***** Task inputs

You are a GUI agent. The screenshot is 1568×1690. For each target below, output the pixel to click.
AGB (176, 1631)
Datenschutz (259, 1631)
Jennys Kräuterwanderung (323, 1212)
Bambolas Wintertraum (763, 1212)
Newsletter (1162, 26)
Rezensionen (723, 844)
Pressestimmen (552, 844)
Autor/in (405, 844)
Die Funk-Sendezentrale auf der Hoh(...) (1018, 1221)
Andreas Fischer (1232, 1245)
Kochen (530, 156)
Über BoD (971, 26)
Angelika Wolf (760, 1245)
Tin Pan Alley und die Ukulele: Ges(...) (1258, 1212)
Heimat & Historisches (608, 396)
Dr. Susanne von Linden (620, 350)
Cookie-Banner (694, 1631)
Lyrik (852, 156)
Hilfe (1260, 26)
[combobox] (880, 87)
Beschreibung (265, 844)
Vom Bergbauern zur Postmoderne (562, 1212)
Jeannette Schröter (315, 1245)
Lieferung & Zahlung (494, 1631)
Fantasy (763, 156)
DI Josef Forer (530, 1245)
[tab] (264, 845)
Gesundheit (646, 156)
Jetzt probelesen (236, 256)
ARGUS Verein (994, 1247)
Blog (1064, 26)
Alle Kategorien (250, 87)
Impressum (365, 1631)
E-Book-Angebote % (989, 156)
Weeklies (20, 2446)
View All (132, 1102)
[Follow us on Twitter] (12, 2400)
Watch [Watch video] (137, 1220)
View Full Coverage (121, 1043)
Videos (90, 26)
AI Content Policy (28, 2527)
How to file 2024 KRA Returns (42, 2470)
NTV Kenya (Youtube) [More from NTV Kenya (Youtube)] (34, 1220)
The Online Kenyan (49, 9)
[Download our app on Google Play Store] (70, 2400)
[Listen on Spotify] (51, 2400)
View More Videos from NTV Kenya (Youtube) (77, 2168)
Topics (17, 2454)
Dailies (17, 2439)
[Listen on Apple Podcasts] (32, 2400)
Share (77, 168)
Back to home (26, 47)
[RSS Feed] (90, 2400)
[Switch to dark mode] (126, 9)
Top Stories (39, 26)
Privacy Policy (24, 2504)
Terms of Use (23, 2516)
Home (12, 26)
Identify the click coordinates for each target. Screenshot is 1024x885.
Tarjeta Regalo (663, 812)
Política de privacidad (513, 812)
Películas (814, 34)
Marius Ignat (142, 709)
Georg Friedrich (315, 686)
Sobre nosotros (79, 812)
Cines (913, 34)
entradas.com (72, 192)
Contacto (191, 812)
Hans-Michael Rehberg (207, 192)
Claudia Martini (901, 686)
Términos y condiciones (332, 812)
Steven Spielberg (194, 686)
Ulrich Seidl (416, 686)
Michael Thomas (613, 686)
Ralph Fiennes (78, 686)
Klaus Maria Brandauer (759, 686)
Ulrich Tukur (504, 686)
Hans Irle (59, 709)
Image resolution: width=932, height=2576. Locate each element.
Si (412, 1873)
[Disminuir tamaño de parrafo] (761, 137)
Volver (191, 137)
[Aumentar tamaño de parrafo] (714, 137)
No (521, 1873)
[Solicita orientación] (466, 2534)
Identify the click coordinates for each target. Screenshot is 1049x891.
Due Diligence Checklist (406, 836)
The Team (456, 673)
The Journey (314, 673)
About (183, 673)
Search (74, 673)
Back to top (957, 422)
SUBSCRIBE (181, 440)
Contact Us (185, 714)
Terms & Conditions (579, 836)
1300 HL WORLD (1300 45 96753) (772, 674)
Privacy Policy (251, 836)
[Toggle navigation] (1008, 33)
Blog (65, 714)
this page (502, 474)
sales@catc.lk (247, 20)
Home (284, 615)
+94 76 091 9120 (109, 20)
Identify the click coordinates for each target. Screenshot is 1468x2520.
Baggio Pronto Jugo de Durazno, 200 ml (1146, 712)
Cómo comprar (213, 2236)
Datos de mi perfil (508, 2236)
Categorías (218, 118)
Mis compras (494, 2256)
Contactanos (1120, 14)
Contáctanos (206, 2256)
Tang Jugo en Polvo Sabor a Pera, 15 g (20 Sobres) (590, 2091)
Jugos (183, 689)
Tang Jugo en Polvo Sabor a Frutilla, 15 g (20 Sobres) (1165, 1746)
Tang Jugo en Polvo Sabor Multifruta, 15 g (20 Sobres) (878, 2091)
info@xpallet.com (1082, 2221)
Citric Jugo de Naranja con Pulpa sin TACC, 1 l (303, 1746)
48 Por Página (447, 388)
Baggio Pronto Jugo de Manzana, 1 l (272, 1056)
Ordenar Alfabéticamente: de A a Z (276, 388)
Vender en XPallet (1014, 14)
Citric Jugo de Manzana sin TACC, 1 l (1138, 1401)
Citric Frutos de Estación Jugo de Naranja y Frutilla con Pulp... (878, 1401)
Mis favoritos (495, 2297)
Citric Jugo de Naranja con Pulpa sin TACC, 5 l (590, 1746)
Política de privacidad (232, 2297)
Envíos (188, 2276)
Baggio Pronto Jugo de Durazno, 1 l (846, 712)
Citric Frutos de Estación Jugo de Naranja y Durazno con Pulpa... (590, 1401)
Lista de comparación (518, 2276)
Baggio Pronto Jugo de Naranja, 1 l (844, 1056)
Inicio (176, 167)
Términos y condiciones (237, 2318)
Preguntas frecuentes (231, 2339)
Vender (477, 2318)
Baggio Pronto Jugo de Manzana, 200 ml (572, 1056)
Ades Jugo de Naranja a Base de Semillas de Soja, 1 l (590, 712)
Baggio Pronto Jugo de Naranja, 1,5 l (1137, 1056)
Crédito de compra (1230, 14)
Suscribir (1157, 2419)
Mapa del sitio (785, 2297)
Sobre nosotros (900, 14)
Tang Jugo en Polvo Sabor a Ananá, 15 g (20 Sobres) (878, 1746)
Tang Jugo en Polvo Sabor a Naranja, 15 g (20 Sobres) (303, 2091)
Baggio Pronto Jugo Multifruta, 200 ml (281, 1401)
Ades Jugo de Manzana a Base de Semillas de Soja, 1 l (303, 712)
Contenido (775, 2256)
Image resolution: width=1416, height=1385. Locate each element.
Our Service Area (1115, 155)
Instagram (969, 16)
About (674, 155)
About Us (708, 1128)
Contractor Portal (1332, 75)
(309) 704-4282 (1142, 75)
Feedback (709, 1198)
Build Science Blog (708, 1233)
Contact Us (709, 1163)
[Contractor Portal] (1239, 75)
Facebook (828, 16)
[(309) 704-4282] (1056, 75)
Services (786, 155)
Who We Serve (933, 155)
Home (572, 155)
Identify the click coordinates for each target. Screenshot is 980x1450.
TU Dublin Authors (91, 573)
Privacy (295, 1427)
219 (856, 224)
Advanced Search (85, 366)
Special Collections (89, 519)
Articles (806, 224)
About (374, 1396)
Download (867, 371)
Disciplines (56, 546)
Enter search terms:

**********

Your reply is to repeat, unchanged, the lines above running from the one with "Bambolas Wintertraum (763, 1212)" up to and including the one with "[Switch to dark mode] (126, 9)".

Bambolas Wintertraum (763, 1212)
Newsletter (1162, 26)
Rezensionen (723, 844)
Pressestimmen (552, 844)
Autor/in (405, 844)
Die Funk-Sendezentrale auf der Hoh(...) (1018, 1221)
Andreas Fischer (1232, 1245)
Kochen (530, 156)
Über BoD (971, 26)
Angelika Wolf (760, 1245)
Tin Pan Alley und die Ukulele: Ges(...) (1258, 1212)
Heimat & Historisches (608, 396)
Dr. Susanne von Linden (620, 350)
Cookie-Banner (694, 1631)
Lyrik (852, 156)
Hilfe (1260, 26)
[combobox] (880, 87)
Beschreibung (265, 844)
Vom Bergbauern zur Postmoderne (562, 1212)
Jeannette Schröter (315, 1245)
Lieferung & Zahlung (494, 1631)
Fantasy (763, 156)
DI Josef Forer (530, 1245)
[tab] (264, 845)
Gesundheit (646, 156)
Jetzt probelesen (236, 256)
ARGUS Verein (994, 1247)
Blog (1064, 26)
Alle Kategorien (250, 87)
Impressum (365, 1631)
E-Book-Angebote % (989, 156)
Weeklies (20, 2446)
View All (132, 1102)
[Follow us on Twitter] (12, 2400)
Watch [Watch video] (137, 1220)
View Full Coverage (121, 1043)
Videos (90, 26)
AI Content Policy (28, 2527)
How to file 2024 KRA Returns (42, 2470)
NTV Kenya (Youtube) [More from NTV Kenya (Youtube)] (34, 1220)
The Online Kenyan (49, 9)
[Download our app on Google Play Store] (70, 2400)
[Listen on Spotify] (51, 2400)
View More Videos from NTV Kenya (Youtube) (77, 2168)
Topics (17, 2454)
Dailies (17, 2439)
[Listen on Apple Podcasts] (32, 2400)
Share (77, 168)
Back to home (26, 47)
[RSS Feed] (90, 2400)
[Switch to dark mode] (126, 9)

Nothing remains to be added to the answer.